Proprio lo snodo politico ,il passaggio tra la condivisione collettiva e e l’elaborazione individuale , insieme alla solitudine che genera (le relazioni tra nomadi sono vissute di fatto in uno tempo e in uno spazio che la teoria psicologica della Gestalt definirebbe qui ed ora) , risulta nella struttura del film un po’ sacrificato a voler risolvere ogni contraddizione nell’incontro tra il corpo così umano e affettivo della McDormand e la ieraticità della natura;la fascinazione che vuole rendere sublime e meraviglioso qualcosa che è stato generato dall’abuso, dall’ingiustizia e dalla speculazione. Ben altra era l’analisi della Varda, che non perde mai la concentrazione nel descrivere il vuoto ( siamo negli edonisti e post ideologici anni ’80) da dove proviene Mona ( c’è anche una scena straniante e terribile in cui balla da sola , girando su stessa, dentro una stazione) e nel riconoscere che il nomadismo, da opportunità altra, può diventare una trappola autodistruttiva, in quanto originato da un trauma, una ferita, una scissione tra ciò che siamo e quello che la società ci ha fatto credere saremmo potuti diventare. Non può non venire in mente anche la roulotte in cui muore, solo e tormentato dal rimorso di aver capito “troppo tardi”, Christopher McCandless , il protagonista realmente esistito di Into the Wild -nelle terre selvagge: in quel caso, nei primi anni ’90, cercando di anticipare il disastro incontro al quale la società occidentale sarebbe andata , il giovane Chris aveva abbandonato lo status quo di privilegiato dell’upper class per ad andare a vivere, dopo una lunga esplorazione dell’America rurale, tra i ghiacci dell’ ‘Alaska; e il monito che intuisce appunto troppo tardi nelle visioni deliranti causate dall’accidentale ingestione di una pianta velenosa , sta proprio nel fatto che sono le relazioni a creare una comunità e a favorire nuove pratiche di convivenza,anche se il prezzo da pagare sono lo scontro e la frustrazione che a volte comportano, contro l’assoluto del proprio idealismo.

In Nomadland il pericolo dell’appiattimento di questa complessità sull’orizzonte di un qualche altrove mistico (Bob Wells in un dialogo con Fren le dice proprio che un giorno rincontreranno i loro cari perduti sulla strada) viene proprio da una certa tendenza dello sguardo di Chloe Zhao, dal dubbio se stia cercando un ‘illuminazione o un oblio, sfumando in una non chiarezza che si allontana troppo dal valore d’inchiesta del lavoro della Bruder e non acquisisce mai il nirvana del viaggiatore della canzone di Battiato/Camisasca .
Meglio restare sul livello più terreno dello sguardo e dei silenzi di Frances che , ascoltando le testimonianze di quegli uomini e quelle donne un po’ desaparecidos e un po’ bodhisattva, mi hanno ricordato questo passaggio de I vagabondi del Dharma, l’opera di Jack Kerouac che più di ogni altra ha cercato di esplorare quella ferita tra materia e spirito, tra decadenza occidentale e rinascita nel grembo della filosofia orientale:

“Poi tutto a un tratto ebbi il più terribile impeto di pietà per gli esseri umani, quali che fossero, le loro facce, le bocche dolenti, caratteri, tentativi di essere gai, piccole impertinenze, il sentirsi perduti, le loro cupe e vuote spiritosaggini così presto dimenticate: Oh, a che scopo?

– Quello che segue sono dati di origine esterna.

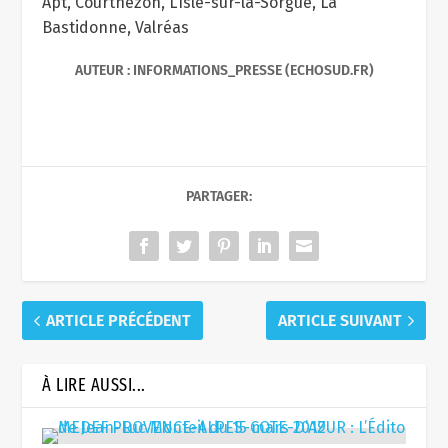
Apt, Courthézon, L’Isle-sur-la-Sorgue, La
Bastidonne, Valréas
AUTEUR : INFORMATIONS_PRESSE (ECHOSUD.FR)
PARTAGER:
ARTICLE PRÉCÉDENT
ARTICLE SUIVANT
À LIRE AUSSI...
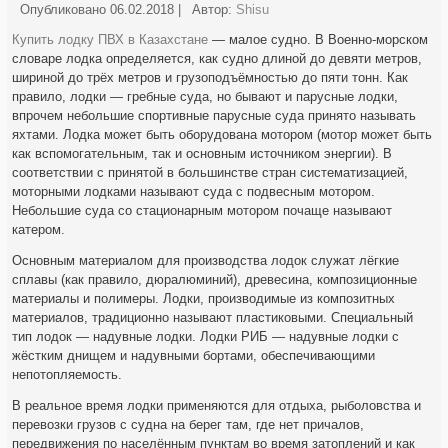
Опубликовано
06.02.2018
|
Автор:
Shisu
Купить лодку ПВХ в Казахстане
— малое судно. В Военно-морском
словаре лодка определяется, как судно длиной до девяти метров,
шириной до трёх метров и грузоподъёмностью до пяти тонн. Как
правило, лодки — гребные суда, но бывают и парусные лодки,
впрочем небольшие спортивные парусные суда принято называть
яхтами. Лодка может быть оборудована мотором (мотор может быть
как вспомогательным, так и основным источником энергии). В
соответствии с принятой в большинстве стран систематизацией,
моторными лодками называют суда с подвесным мотором.
Небольшие суда со стационарным мотором почаще называют
катером.
Основным материалом для производства лодок служат лёгкие
сплавы (как правило, дюралюминий), древесина, композиционные
материалы и полимеры. Лодки, производимые из композитных
материалов, традиционно называют пластиковыми. Специальный
тип лодок — надувные лодки. Лодки РИБ — надувные лодки с
жёстким днищем и надувными бортами, обеспечивающими
непотопляемость.
В реальное время лодки применяются для отдыха, рыболовства и
перевозки грузов с судна на берег там, где нет причалов,
передвижения по населённым пунктам во время затоплений и как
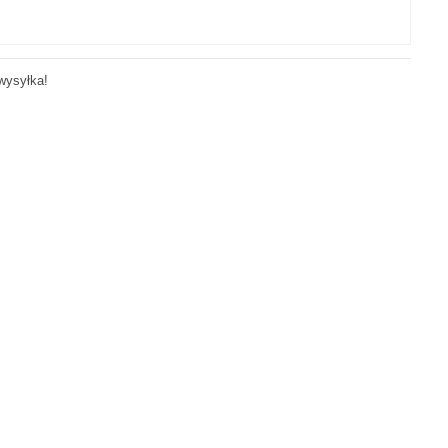
wysyłka!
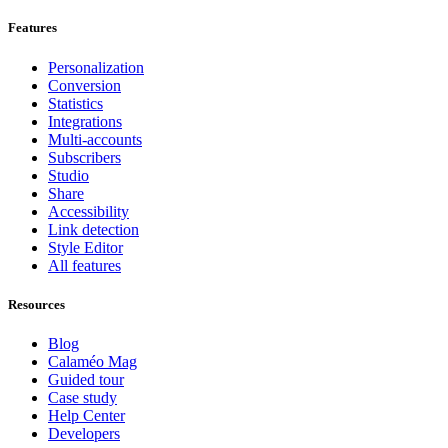
Features
Personalization
Conversion
Statistics
Integrations
Multi-accounts
Subscribers
Studio
Share
Accessibility
Link detection
Style Editor
All features
Resources
Blog
Calaméo Mag
Guided tour
Case study
Help Center
Developers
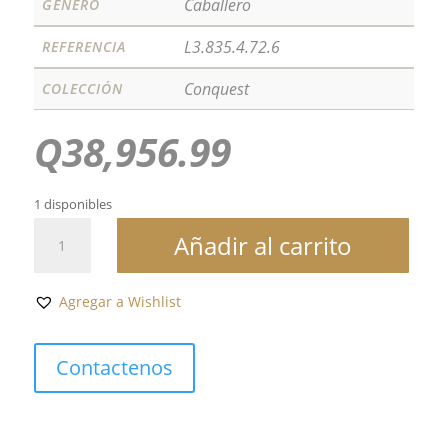
Caballero
GÉNERO
L3.835.4.72.6
REFERENCIA
Conquest
COLECCIÓN
Q
38,956.99
1 disponibles
CONQUEST
Añadir al carrito
CHRONOGRAPH
cantidad
Agregar a Wishlist
Contactenos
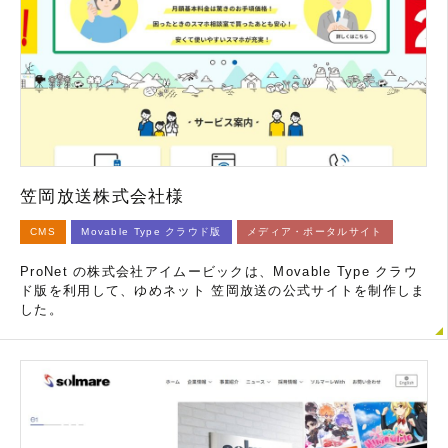
笠岡放送株式会社様
CMS
Movable Type クラウド版
メディア・ポータルサイト
ProNet の株式会社アイムービックは、Movable Type クラウ
ド版を利用して、ゆめネット 笠岡放送の公式サイトを制作しま
した。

Sapevo che il suono del silenzio era dovunque e perciò tutto dovunque era silenzio. E se dovessimo svegliarci all’improvviso e vedere che quel che credevamo questo e quello, non è per niente né questo né quello?“.

Un dubbio, un fremito , un respiro affannoso. Un attimo prima di accendere la luce e stordirci in un paesaggio da cartolina.